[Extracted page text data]
[Start of Attachment]
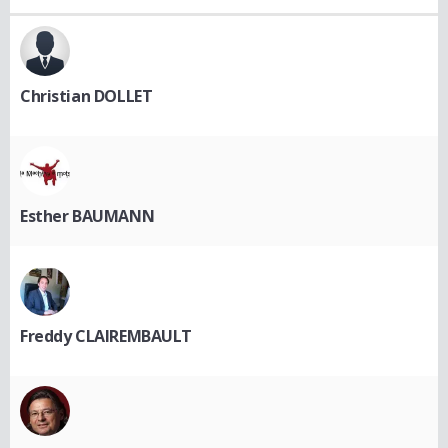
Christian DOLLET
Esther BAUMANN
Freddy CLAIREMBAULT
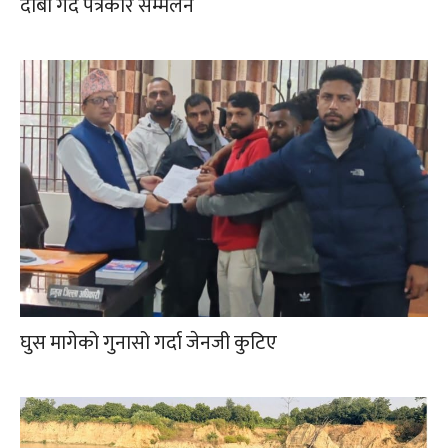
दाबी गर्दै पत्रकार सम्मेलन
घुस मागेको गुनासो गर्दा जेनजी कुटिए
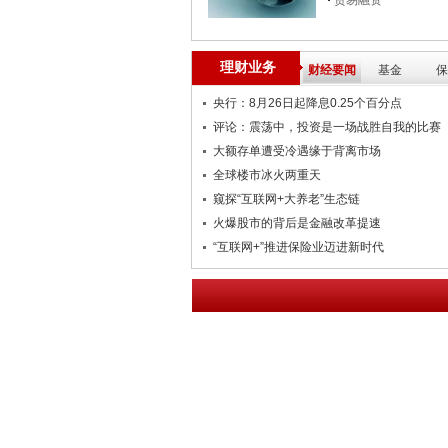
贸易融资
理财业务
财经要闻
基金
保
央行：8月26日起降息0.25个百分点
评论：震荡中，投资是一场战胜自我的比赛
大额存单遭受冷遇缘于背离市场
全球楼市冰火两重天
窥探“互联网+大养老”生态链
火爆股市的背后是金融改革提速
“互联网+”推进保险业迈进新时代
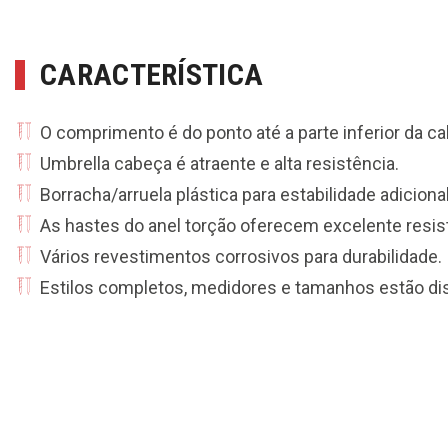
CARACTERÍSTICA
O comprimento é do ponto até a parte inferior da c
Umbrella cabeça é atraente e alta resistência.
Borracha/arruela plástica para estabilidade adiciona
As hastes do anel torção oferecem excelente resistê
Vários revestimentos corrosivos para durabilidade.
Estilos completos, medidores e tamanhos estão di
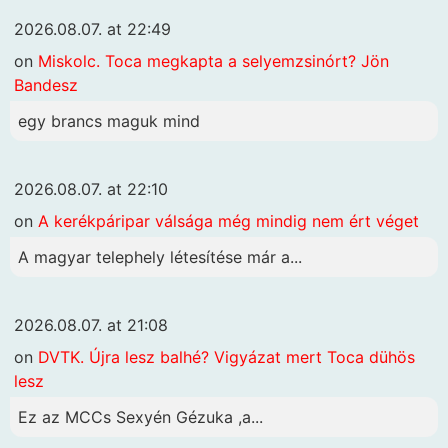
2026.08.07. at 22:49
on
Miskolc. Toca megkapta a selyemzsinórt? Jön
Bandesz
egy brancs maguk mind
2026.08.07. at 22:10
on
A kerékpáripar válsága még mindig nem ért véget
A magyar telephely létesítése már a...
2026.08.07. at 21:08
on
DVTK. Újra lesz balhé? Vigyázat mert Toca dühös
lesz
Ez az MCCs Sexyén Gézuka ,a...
[End of Attachment]
[Start of Attachment]
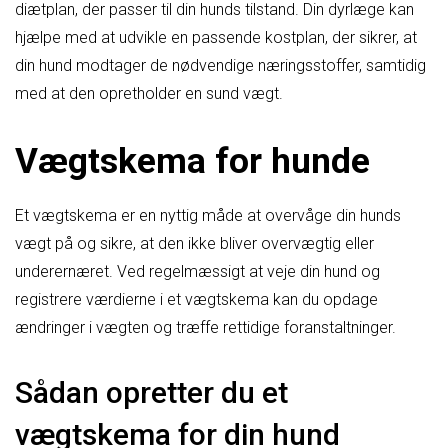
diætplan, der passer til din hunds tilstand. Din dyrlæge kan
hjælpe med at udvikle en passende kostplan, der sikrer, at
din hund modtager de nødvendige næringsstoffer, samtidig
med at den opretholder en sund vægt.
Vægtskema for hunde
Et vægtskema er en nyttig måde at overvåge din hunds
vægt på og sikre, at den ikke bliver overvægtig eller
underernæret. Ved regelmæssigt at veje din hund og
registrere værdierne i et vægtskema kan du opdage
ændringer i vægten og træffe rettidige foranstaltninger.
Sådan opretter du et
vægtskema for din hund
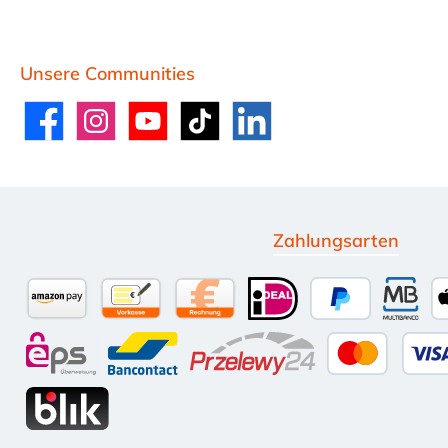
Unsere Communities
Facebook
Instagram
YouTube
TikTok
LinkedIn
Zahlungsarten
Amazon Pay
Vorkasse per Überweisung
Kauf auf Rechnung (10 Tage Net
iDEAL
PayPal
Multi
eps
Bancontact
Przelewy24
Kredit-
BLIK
[End of Attachment]
[Start of Attachment]
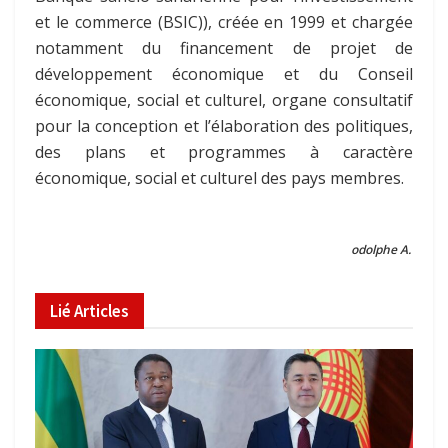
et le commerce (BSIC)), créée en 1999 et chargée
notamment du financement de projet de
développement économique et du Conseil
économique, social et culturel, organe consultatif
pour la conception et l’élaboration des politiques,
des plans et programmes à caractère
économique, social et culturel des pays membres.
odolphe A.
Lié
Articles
[End of Attachment]
__PROBLEM STATEMENT__
Check the data for lines with "para" and give only their number.

__TASK SOLUTION__
2